(Rendered page images)
* * * * *
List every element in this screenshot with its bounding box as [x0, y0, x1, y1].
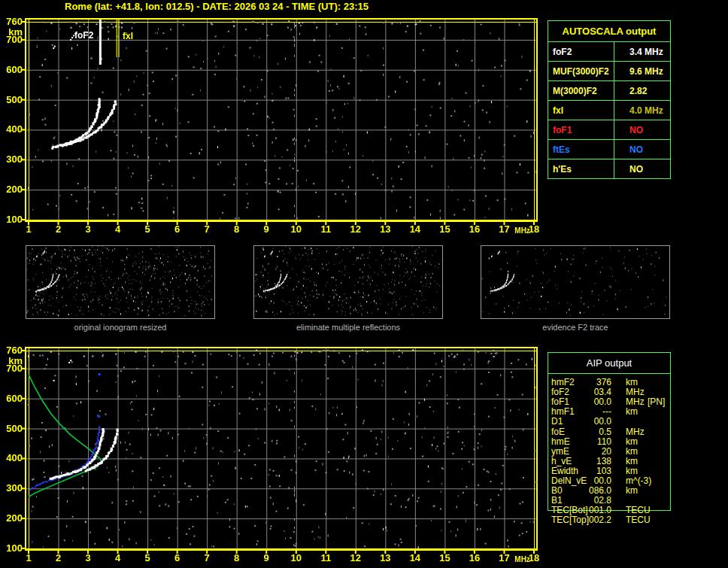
aip-param-label: hmE — [551, 437, 570, 447]
autoscala-param-label: h'Es — [548, 159, 614, 178]
bottom-ionogram-canvas — [21, 346, 540, 557]
aip-param-unit: MHz — [626, 397, 645, 407]
autoscala-row: ftEsNO — [548, 139, 670, 159]
x-axis-tick-label: 14 — [405, 552, 426, 563]
aip-row: ymE20km — [548, 447, 675, 457]
aip-param-unit: m^(-3) — [626, 476, 651, 486]
aip-param-unit: TECU — [626, 506, 651, 515]
autoscala-param-label: foF1 — [548, 120, 614, 139]
x-axis-tick-label: 16 — [464, 552, 485, 563]
aip-param-unit: km — [626, 447, 638, 457]
autoscala-param-value: NO — [614, 159, 670, 178]
aip-row: B102.8 — [548, 496, 675, 506]
autoscala-output-panel: AUTOSCALA output foF23.4 MHzMUF(3000)F29… — [548, 20, 671, 179]
aip-param-unit: MHz — [626, 427, 645, 437]
x-axis-tick-label: 11 — [315, 552, 336, 563]
aip-row: hmE110km — [548, 437, 675, 447]
y-axis-tick-label: 400 — [0, 453, 23, 463]
aip-row: B0086.0km — [548, 486, 675, 496]
aip-param-value: 001.0 — [569, 506, 611, 515]
autoscala-row: foF1NO — [548, 120, 670, 139]
x-axis-tick-label: 9 — [256, 223, 277, 235]
aip-param-label: foE — [551, 427, 565, 437]
thumbnail-original-canvas — [26, 246, 213, 317]
thumbnail-original-ionogram — [26, 245, 215, 319]
aip-row: D100.0 — [548, 417, 675, 427]
autoscala-param-label: ftEs — [548, 140, 614, 159]
aip-row: foF203.4MHz — [548, 387, 675, 397]
x-axis-tick-label: 5 — [137, 552, 158, 563]
aip-param-unit: km — [626, 378, 638, 387]
autoscala-param-value: 2.82 — [614, 81, 670, 100]
aip-param-value: 0.5 — [569, 427, 611, 437]
aip-param-unit: km — [626, 466, 638, 476]
aip-param-label: B0 — [551, 486, 563, 496]
autoscala-param-label: MUF(3000)F2 — [548, 62, 614, 80]
aip-param-label: ymE — [551, 447, 569, 457]
x-axis-tick-label: 17 — [493, 552, 514, 563]
x-axis-tick-label: 4 — [108, 223, 129, 235]
aip-param-label: foF1 — [551, 397, 569, 407]
y-axis-unit-label: km — [0, 27, 23, 38]
y-axis-tick-label: 760 — [0, 17, 23, 27]
aip-param-label: foF2 — [551, 387, 569, 397]
thumbnail-caption-eliminate: eliminate multiple reflections — [253, 323, 443, 332]
aip-row: h_vE138km — [548, 457, 675, 466]
x-axis-tick-label: 12 — [345, 223, 366, 235]
x-axis-tick-label: 14 — [405, 223, 426, 235]
aip-param-unit: km — [626, 407, 638, 417]
aip-param-value: 103 — [569, 466, 611, 476]
y-axis-tick-label: 760 — [0, 345, 23, 356]
x-axis-tick-label: 8 — [226, 223, 247, 235]
aip-panel-title: AIP output — [548, 357, 670, 369]
x-axis-tick-label: 15 — [434, 552, 455, 563]
aip-param-value: 376 — [569, 378, 611, 387]
aip-param-unit: MHz — [626, 387, 645, 397]
x-axis-tick-label: 11 — [315, 223, 336, 235]
y-axis-tick-label: 200 — [0, 184, 23, 195]
x-axis-unit-label: MHz — [514, 555, 530, 563]
aip-param-value: 138 — [569, 457, 611, 466]
y-axis-tick-label: 400 — [0, 124, 23, 135]
aip-param-unit: km — [626, 437, 638, 447]
fxi-marker-label: fxI — [123, 31, 133, 41]
x-axis-tick-label: 9 — [256, 552, 277, 563]
x-axis-tick-label: 5 — [137, 223, 158, 235]
x-axis-tick-label: 16 — [464, 223, 485, 235]
aip-row: Ewidth103km — [548, 466, 675, 476]
y-axis-unit-label: km — [0, 356, 23, 366]
x-axis-tick-label: 13 — [375, 223, 396, 235]
x-axis-unit-label: MHz — [514, 226, 530, 235]
autoscala-row: h'EsNO — [548, 159, 670, 178]
x-axis-tick-label: 12 — [345, 552, 366, 563]
x-axis-tick-label: 17 — [493, 223, 514, 235]
station-date-time-title: Rome (lat: +41.8, lon: 012.5) - DATE: 20… — [65, 1, 369, 12]
autoscala-row: foF23.4 MHz — [548, 42, 670, 61]
x-axis-tick-label: 1 — [18, 223, 39, 235]
x-axis-tick-label: 2 — [48, 223, 69, 235]
x-axis-tick-label: 6 — [167, 552, 188, 563]
autoscala-param-label: fxI — [548, 101, 614, 120]
thumbnail-caption-original: original ionogram resized — [26, 323, 215, 332]
thumbnail-caption-evidence: evidence F2 trace — [481, 323, 670, 332]
y-axis-tick-label: 600 — [0, 393, 23, 404]
aip-param-unit: km — [626, 486, 638, 496]
x-axis-tick-label: 2 — [48, 552, 69, 563]
top-ionogram-canvas — [21, 17, 540, 228]
thumbnail-eliminate-canvas — [254, 246, 441, 317]
aip-row: TEC[Bot]001.0TECU — [548, 506, 675, 515]
x-axis-tick-label: 10 — [286, 552, 307, 563]
x-axis-tick-label: 7 — [196, 552, 217, 563]
aip-param-unit: TECU — [626, 515, 651, 525]
aip-panel-separator — [548, 373, 670, 374]
autoscala-app-window: Rome (lat: +41.8, lon: 012.5) - DATE: 20… — [0, 0, 728, 568]
y-axis-tick-label: 300 — [0, 154, 23, 165]
aip-param-note: [PN] — [648, 397, 665, 407]
aip-param-label: B1 — [551, 496, 563, 506]
x-axis-tick-label: 13 — [375, 552, 396, 563]
aip-param-value: 00.0 — [569, 397, 611, 407]
aip-row: hmF2376km — [548, 378, 675, 387]
y-axis-tick-label: 300 — [0, 483, 23, 494]
autoscala-param-value: NO — [614, 140, 670, 159]
x-axis-tick-label: 8 — [226, 552, 247, 563]
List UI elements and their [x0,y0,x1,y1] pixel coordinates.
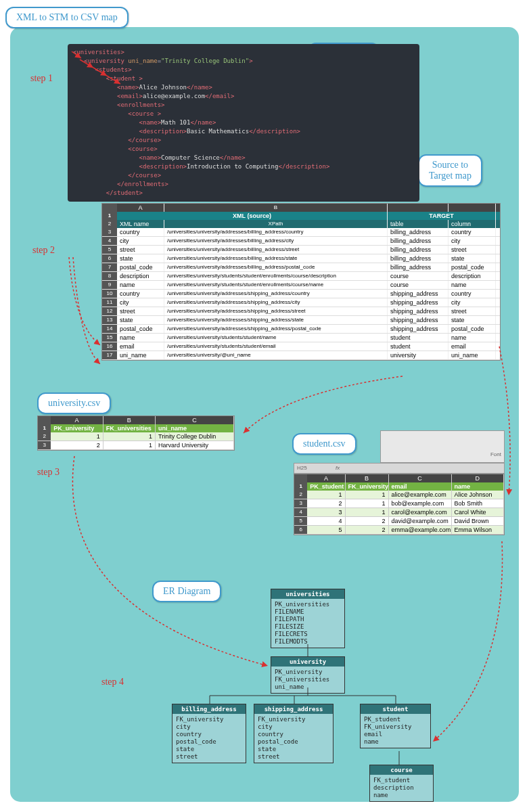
student-csv-label: student.csv [292,433,356,455]
university-csv-table: A B C 1 PK_university FK_universities un… [37,415,235,451]
title-label: XML to STM to CSV map [5,7,129,28]
xml-code-block: <universities> <university uni_name="Tri… [68,44,419,202]
pk-univ-header: PK_university [51,424,103,432]
email-header: email [389,482,452,491]
table-row: 321bob@example.comBob Smith [294,499,504,508]
mapping-table: A B 1 XML (source) TARGET 2 XML name XPa… [101,203,501,361]
table-row: 17uni_name/universities/university/@uni_… [102,351,500,360]
table-row: 321Harvard University [38,441,234,450]
table-row: 652emma@example.comEmma Wilson [294,526,504,535]
table-row: 7postal_code/universities/university/add… [102,263,500,272]
table-row: 16email/universities/university/students… [102,342,500,351]
table-row: 15name/universities/university/students/… [102,334,500,342]
excel-toolbar: Font [380,430,505,463]
formula-bar: H25 fx [294,463,505,474]
er-diagram-label: ER Diagram [152,581,221,602]
er-course: course FK_studentdescriptionname [369,765,434,802]
er-shipping: shipping_address FK_universitycitycountr… [254,704,334,763]
student-csv-table: A B C D 1 PK_student FK_university email… [294,474,505,535]
name-header: name [452,482,505,491]
col-letter: B [164,204,388,212]
subhead-xpath: XPath [164,220,388,228]
subhead-column: column [448,220,496,228]
table-row: 4city/universities/university/addresses/… [102,237,500,246]
table-row: 13state/universities/university/addresse… [102,316,500,325]
step-2-label: step 2 [32,245,55,256]
source-target-label: Source to Target map [418,154,482,187]
step-4-label: step 4 [101,677,124,687]
table-row: 12street/universities/university/address… [102,307,500,316]
table-row: 431carol@example.comCarol White [294,508,504,517]
header-target: TARGET [388,212,496,220]
table-row: 6state/universities/university/addresses… [102,254,500,263]
table-row: 542david@example.comDavid Brown [294,517,504,526]
fk-header: FK_universities [104,424,156,432]
er-student: student PK_studentFK_universityemailname [360,704,431,748]
table-row: 211alice@example.comAlice Johnson [294,491,504,499]
table-row: 5street/universities/university/addresse… [102,246,500,254]
subhead-table: table [388,220,448,228]
er-universities: universities PK_universitiesFILENAMEFILE… [271,589,345,648]
uniname-header: uni_name [156,424,234,432]
pk-stud-header: PK_student [307,482,345,491]
er-billing: billing_address FK_universitycitycountry… [172,704,246,763]
university-csv-label: university.csv [37,392,111,414]
table-row: 9name/universities/university/students/s… [102,281,500,290]
header-source: XML (source) [117,212,388,220]
table-row: 11city/universities/university/addresses… [102,298,500,307]
cell-reference: H25 [297,465,307,471]
er-university: university PK_universityFK_universitiesu… [271,656,345,694]
subhead-name: XML name [117,220,164,228]
table-row: 3country/universities/university/address… [102,228,500,237]
fk-univ-header: FK_university [346,482,389,491]
table-row: 211Trinity College Dublin [38,432,234,441]
table-row: 14postal_code/universities/university/ad… [102,325,500,334]
step-1-label: step 1 [30,73,53,84]
col-letter: A [117,204,164,212]
step-3-label: step 3 [37,467,60,478]
table-row: 10country/universities/university/addres… [102,290,500,298]
table-row: 8description/universities/university/stu… [102,272,500,281]
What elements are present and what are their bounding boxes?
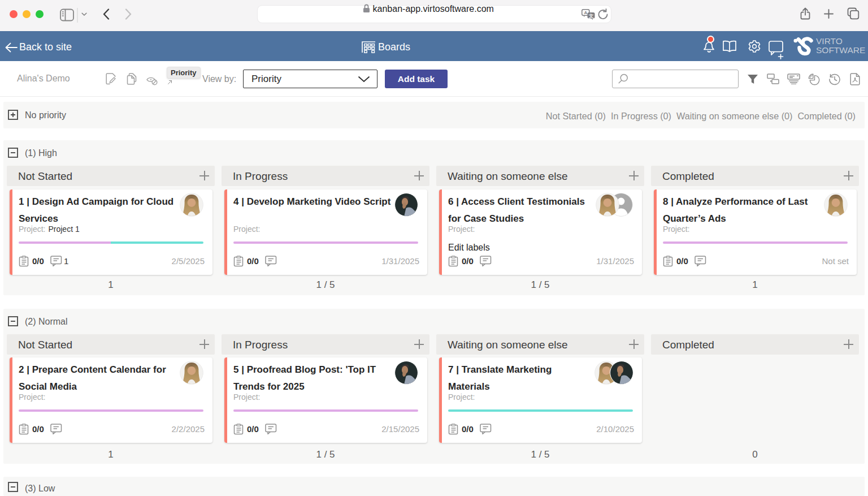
- svg-text:文: 文: [589, 13, 594, 19]
- svg-text:A: A: [584, 10, 587, 15]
* * * * *
> **WORK INSTRUCTION**:
Leaving the pictures aside, transcribe exactly the lines from the one containing "What elements are" to the final line of the entries above, both ends included.

> **RESPONSE BELOW**:
What elements are present and what are their bounding boxes?
- svg-text:文: 文: [589, 13, 594, 19]
- svg-text:A: A: [584, 10, 587, 15]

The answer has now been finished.